Опять засмеялась княгиня – ну хитра, сладкоречива ты, Либуша, а уж осмотрительна! – приказала рыбки подать, щуки под чесноком и белужины вяленой. Рассердилась, что щуки не нашлось, забегали девки, потащили миски с рыбой, с лепешками, пироги с сигами и мнюхами. Либуша ела неохотно, неуютно себя чувствовала в тереме. А княгиня долго ее не отпускала, и говорили они о всяких мелочах: почему серебряные украшения полезней для беременных, сколько можжевеловых ягод надо в рассол класть, почему красивый синий шпорник для букета не годится. Не слишком богато одарили Либушу в первый раз, но через неделю за ней прислали снова и с тех пор присылали часто. Не скажешь, что Прекраса с Либушей подружились, как княгине с простой ворожеей подружиться, а все же привязались друг к другу.
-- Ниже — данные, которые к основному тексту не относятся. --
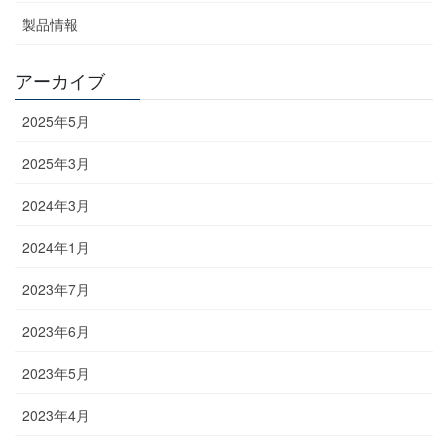
製品情報
アーカイブ
2025年5月
2025年3月
2024年3月
2024年1月
2023年7月
2023年6月
2023年5月
2023年4月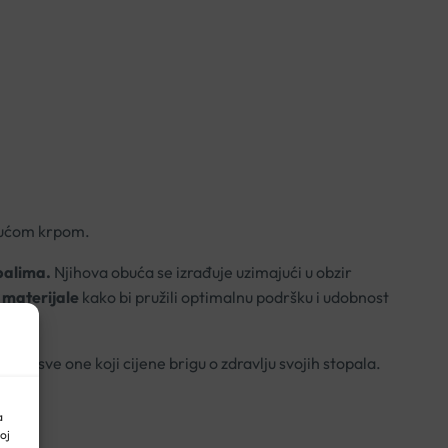
ajućom krpom.
palima.
Njihova obuća se izrađuje uzimajući u obzir
 materijale
kako bi pružili optimalnu podršku i udobnost
za sve one koji cijene brigu o zdravlju svojih stopala.
a
oj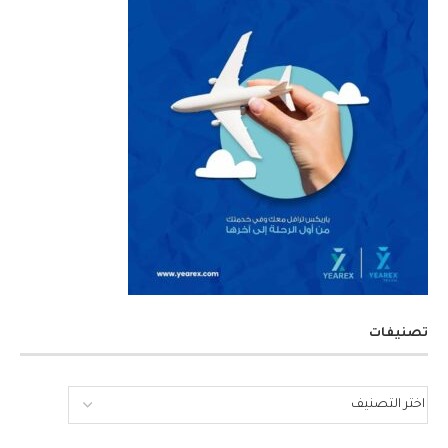
تصنيفات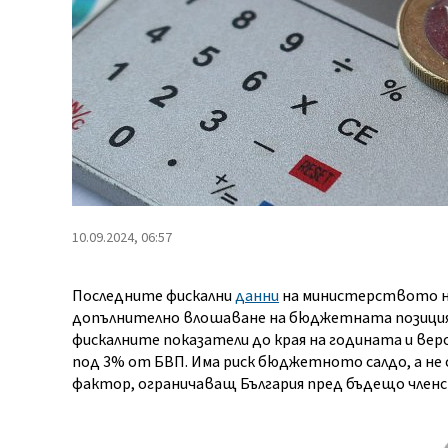
10.09.2024, 06:57
Последните фискални
данни
на министерството на
допълнително влошаване на бюджетната позиция
фискалните показатели до края на годината и в
под 3% от БВП. Има риск бюджетното салдо, а не
фактор, ограничаващ България пред бъдещо член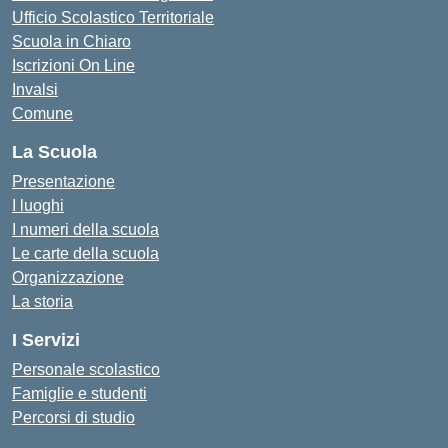
Ufficio Scolastico Territoriale
Scuola in Chiaro
Iscrizioni On Line
Invalsi
Comune
La Scuola
Presentazione
I luoghi
I numeri della scuola
Le carte della scuola
Organizzazione
La storia
I Servizi
Personale scolastico
Famiglie e studenti
Percorsi di studio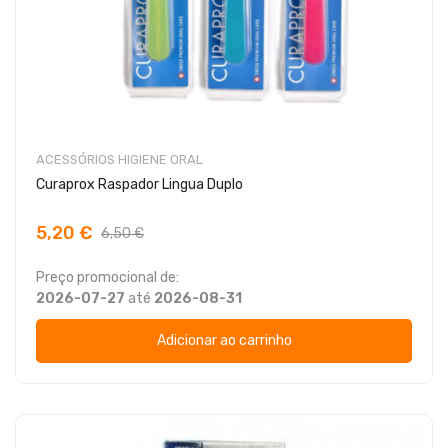
ACESSÓRIOS HIGIENE ORAL
Curaprox Raspador Lingua Duplo
5,20 €
6,50 €
Preço promocional de:
2026-07-27
até
2026-08-31
Adicionar ao carrinho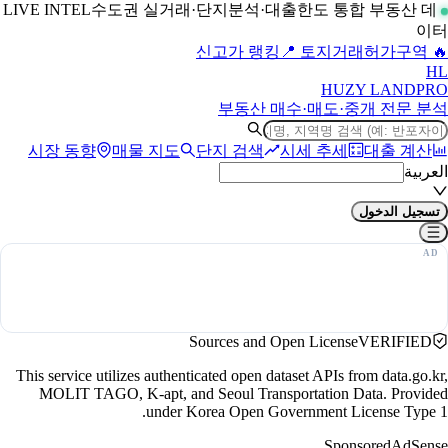
수도권 실거래·단지분석·대출한도 통합 부동산 데
LIVE INTEL
이터
📍 토지거래허가구역
🔥 신고가 랭킹
H
L
HUZY LAND
PRO
부동산 매수·매도·중개 전문 분석
시장 동향
매물 지도
단지 검색
시세 추세
대출 계산
العربية
تسجيل الدخول
Sources and Open License
VERIFIED
This service utilizes authenticated open dataset APIs from data.go.kr,
MOLIT TAGO, K-apt, and Seoul Transportation Data. Provided
under Korea Open Government License Type 1.
Sponsored
AdSense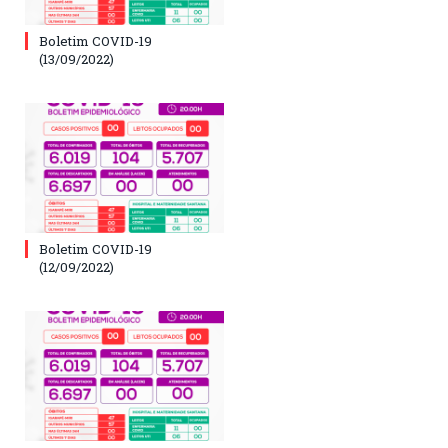
Boletim COVID-19
(13/09/2022)
Boletim COVID-19
(12/09/2022)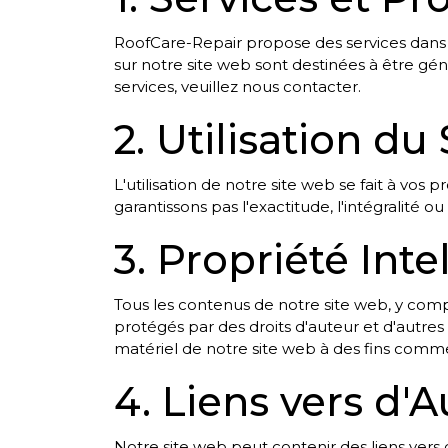
RoofCare-Repair propose des services dans l
sur notre site web sont destinées à être gé
services, veuillez nous contacter.
2. Utilisation d
L'utilisation de notre site web se fait à vos
garantissons pas l'exactitude, l'intégralité ou
3. Propriété Int
Tous les contenus de notre site web, y compri
protégés par des droits d'auteur et d'autres dr
matériel de notre site web à des fins commer
4. Liens vers d
Notre site web peut contenir des liens vers d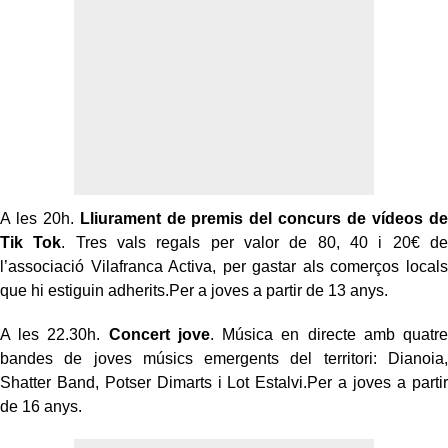
A les 20h.
Lliurament de premis del concurs de vídeos de
Tik Tok
. Tres vals regals per valor de 80, 40 i 20€ de
l’associació Vilafranca Activa, per gastar als comerços locals
que hi estiguin adherits.Per a joves a partir de 13 anys.
A les 22.30h.
Concert jove
. Música en directe amb quatre
bandes de joves músics emergents del territori: Dianoia,
Shatter Band, Potser Dimarts i Lot Estalvi.Per a joves a partir
de 16 anys.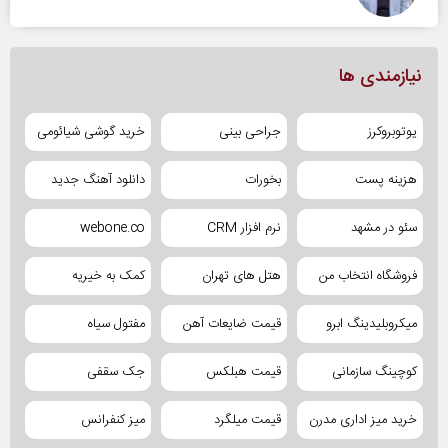
نیازمندی ها
یوتوبروکرز
جراحی بینی
خرید گوشی شیائومی
هزینه پست
بخورات
دانلود آهنگ جدید
سئو در مشهد
نرم افزار CRM
webone.co
فروشگاه انتخاب من
هتل های تهران
کمک به خیریه
میکروبلیدینگ ابرو
قیمت ضایعات آهن
مفتول سیاه
کوچینگ سازمانی
قیمت هبلکس
جک سقفی
خرید میز اداری مدرن
قیمت میلگرد
میز کنفرانس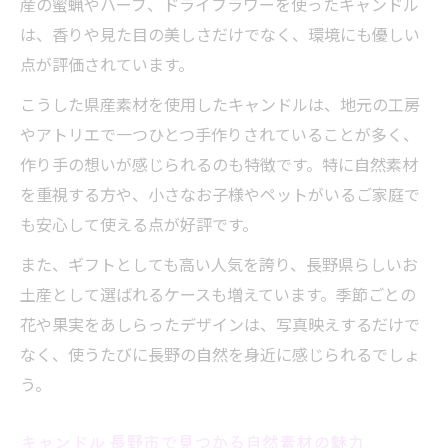
産の蜜蝋やハーブ、ドライフラワーを使ったキャンドル
は、香りや見た目の美しさだけでなく、環境にも優しい
点が評価されています。
こうした県産素材を使用したキャンドルは、地元の工房
やアトリエで一つひとつ手作りされていることが多く、
作り手の想いが感じられるのも特徴です。特に自然素材
を重視する方や、小さなお子様やペットがいるご家庭で
も安心して使える点が好評です。
また、ギフトとしても高い人気を誇り、長野県らしいお
土産として選ばれるケースも増えています。季節ごとの
花や果実をあしらったデザインは、写真映えするだけで
なく、使うたびに長野の自然を身近に感じられるでしょ
う。
キャンドル 長野市で見つかる自然素材の魅力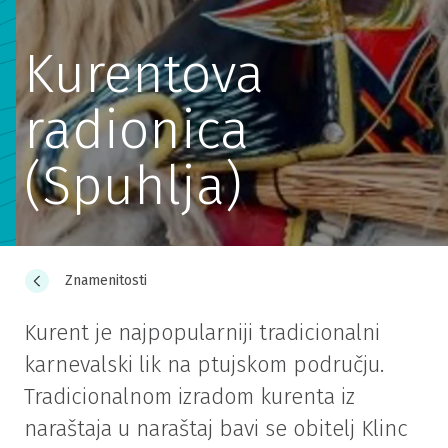
Kurentova
radionica
(Spuhlja)
Znamenitosti
Kurent je najpopularniji tradicionalni
karnevalski lik na ptujskom području.
Tradicionalnom izradom kurenta iz
naraštaja u naraštaj bavi se obitelj Klinc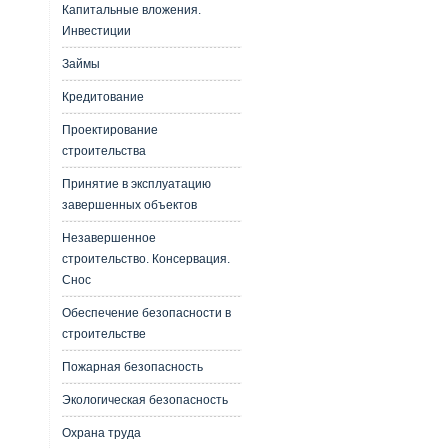
Капитальные вложения.
Инвестиции
Займы
Кредитование
Проектирование
строительства
Принятие в эксплуатацию
завершенных объектов
Незавершенное
строительство. Консервация.
Снос
Обеспечение безопасности в
строительстве
Пожарная безопасность
Экологическая безопасность
Охрана труда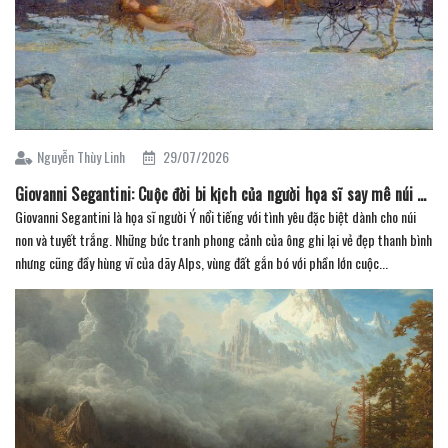
Nguyễn Thùy Linh
29/07/2026
Giovanni Segantini: Cuộc đời bi kịch của người họa sĩ say mê núi non
Giovanni Segantini là họa sĩ người Ý nổi tiếng với tình yêu đặc biệt dành cho núi
non và tuyết trắng. Những bức tranh phong cảnh của ông ghi lại vẻ đẹp thanh bình
nhưng cũng đầy hùng vĩ của dãy Alps, vùng đất gắn bó với phần lớn cuộc...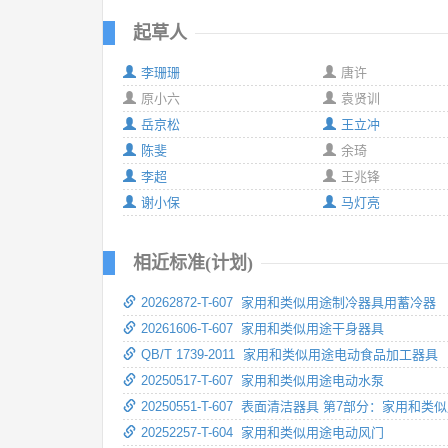
起草人
李珊珊
唐许
原小六
袁贤训
岳京松
王立冲
陈斐
余琦
李超
王兆锋
谢小保
马灯亮
相近标准(计划)
20262872-T-607 家用和类似用途制冷器具用蓄冷器
20261606-T-607 家用和类似用途干身器具
QB/T 1739-2011 家用和类似用途电动食品加工器具
20250517-T-607 家用和类似用途电动水泵
20250551-T-607 表面清洁器具 第7部分：家用
20252257-T-604 家用和类似用途电动风门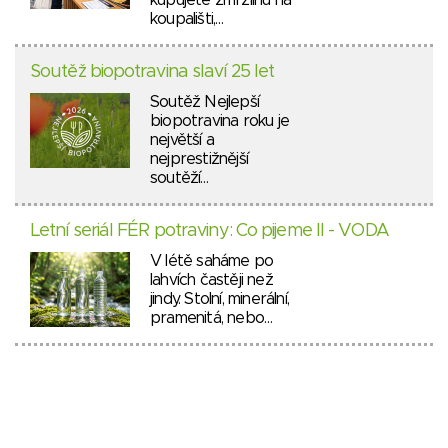
koupališti,…
Soutěž biopotravina slaví 25 let
Soutěž Nejlepší
biopotravina roku je
největší a
nejprestižnější
soutěží…
Letní seriál FÉR potraviny: Co pijeme II - VODA
V létě saháme po
lahvích častěji než
jindy. Stolní, minerální,
pramenitá, nebo…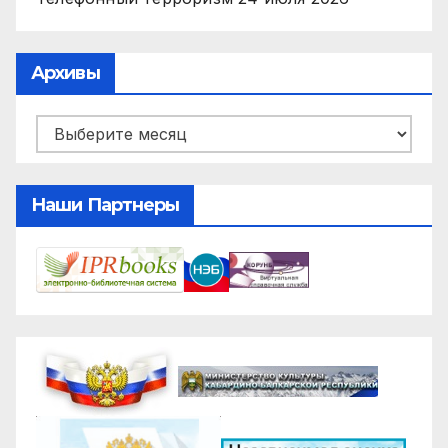
Архивы
Архивы
Наши Партнеры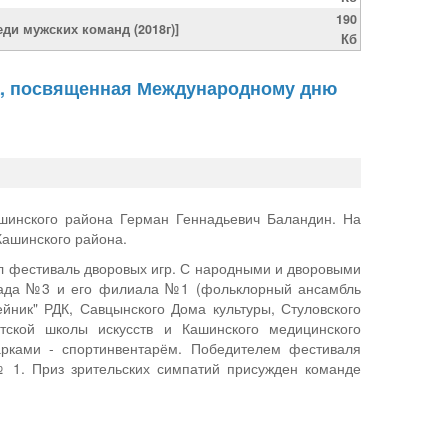
190
ди мужских команд (2018г)]
Кб
ма, посвященная Международному дню
шинского района Герман Геннадьевич Баландин. На
Кашинского района.
л фестиваль дворовых игр. С народными и дворовыми
 сада №3 и его филиала №1 (фольклорный ансамбль
ейник" РДК, Савцынского Дома культуры, Стуловского
тской школы искусств и Кашинского медицинского
рками - спортинвентарём. Победителем фестиваля
 1. Приз зрительских симпатий присужден команде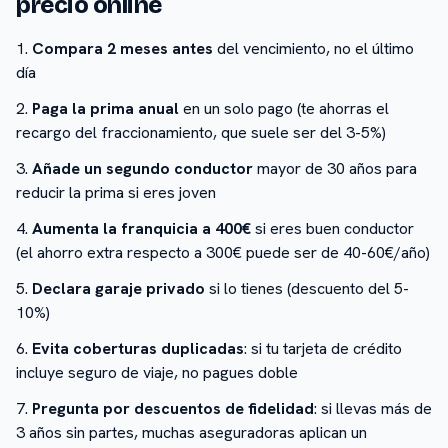
precio online
Compara 2 meses antes
del vencimiento, no el último
día
Paga la prima anual
en un solo pago (te ahorras el
recargo del fraccionamiento, que suele ser del 3-5%)
Añade un segundo conductor
mayor de 30 años para
reducir la prima si eres joven
Aumenta la franquicia a 400€
si eres buen conductor
(el ahorro extra respecto a 300€ puede ser de 40-60€/año)
Declara garaje privado
si lo tienes (descuento del 5-
10%)
Evita coberturas duplicadas
: si tu tarjeta de crédito
incluye seguro de viaje, no pagues doble
Pregunta por descuentos de fidelidad
: si llevas más de
3 años sin partes, muchas aseguradoras aplican un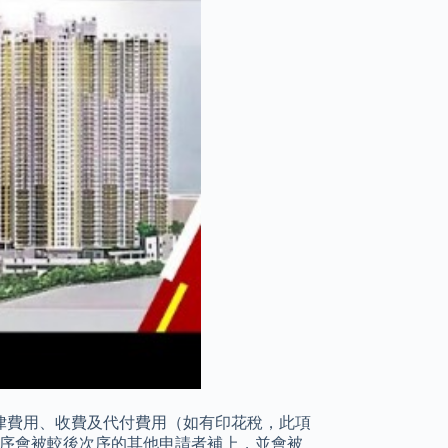
律費用、收費及代付費用（如有印花稅，此項
次序會被較後次序的其他申請者補上，並會被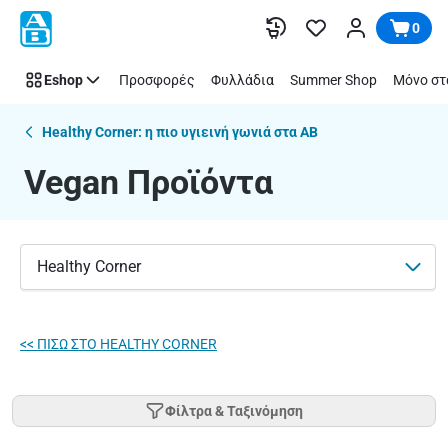
Vegan
Παράλειψη
0
Προϊόντα
|
Eshop
Προσφορές
Φυλλάδια
Summer Shop
Μόνο στ
ΑΒ
Βασιλόπουλος
Healthy Corner: η πιο υγιεινή γωνιά στα ΑΒ
Vegan Προϊόντα
Healthy Corner
<< ΠΙΣΩ ΣΤO HEALTHY CORNER
Φίλτρα & Ταξινόμηση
В тот же день молодой советник Свенельд расспросил няньку, что нагадала новая ворожейка. Нянька без утайки передала все, что услышала: она верила советнику, ведь его прислал князь Олег. Наверняка Свенельд выспрашивает, чтобы настоящему князю передать. Кто служил вещему Олегу, тот его не предаст, как бы князь Игорь ни полагался на своего нового помощника, нянька подозревала, что это лишь видимость. Или глуповат князь-Игорь? Да какой он князь – жаден, труслив, лихость лишь за столом проявляет. Но какой-никакой – наследник. Пока. Потому вещий Олег и выдал за него Ольгу. А своего-то законного наследника, сына Шелковой девы княгини Силкисиф, тоже Олега, заново назвал чужим именем Александр и посадил в Моравии княжить. На время ли посадил, дожидаясь удобного момента здесь, или нет, навечно – не по ее уму.
Много лет пройдет, вырастет сын Ольги великим воином, каких не было и не будет. Его слова, слова Святослава войдут в историю славы: «Не посрамим земли Русской, но ляжем здесь костьми, ибо мертвые сраму не имут!», – и бросит его на Днепровских порогах под печенежскими стрелами воевода Свенельд, сбежав со своей частью дружины. Может, из трусости, чтобы себя спасти, но это странно, не труслив воевода, закален во многих битвах, сражался всегда в первом ряду. Может, зная о божественном происхождении князя и его неизменной воинской удаче, решит, что и на этот раз Перун поможет Святославу, но никак не Свенельду, и потому надобно позаботиться о себе и своих воинах, а князя поведет бог, не оставит же своего отпрыска; может, искренне полагал, что сын бога бессмертен.
12
Кожа у Силкисиф была тоньше паучьей нити, мягче камки, шелка, потому и назвали ее Шелковой девой. Коса же ее росла до земли и была толще древка весла. Красива Силкисиф и горда, отец воспитал ее достойной варяжской женой, но отвергала женихов одного за другим, все казались недостойными ее красоты. А время течет для девушек быстро, быстрей, чем для воинов, и отдал отец дочь за первого, кто посватался ее последней девичьей весной. Не заметила Силкисиф, что время ее прошло: так же была густа коса, так же мягка кожа и так же безмятежны дни под отцовским богатым кровом. Для Олега такой брак – удача, пусть будущая жена старше и еще за шесть лет до рождения жениха видела, как играет перед нерестом лосось и выпрыгивает из воды, опираясь на горбатые спины соперников. Олег – сильный воин, счастливый добытчик и хороший отец: рабыня рожала от него, подрастает здоровый крупный сын, Асмуд, но дети рабыни, пусть взятой официально в наложницы и отпущенной после родов, не в счет. Несомненная удача для Олега такой брак, но в пределах своего фьорда. Их первенец, тоже Олег, родился легко, почти без боли, через девять месяцев после свадьбы. Красивый крепкий мальчик, но Силкисиф не слишком привязывалась к нему – будет еще много детей.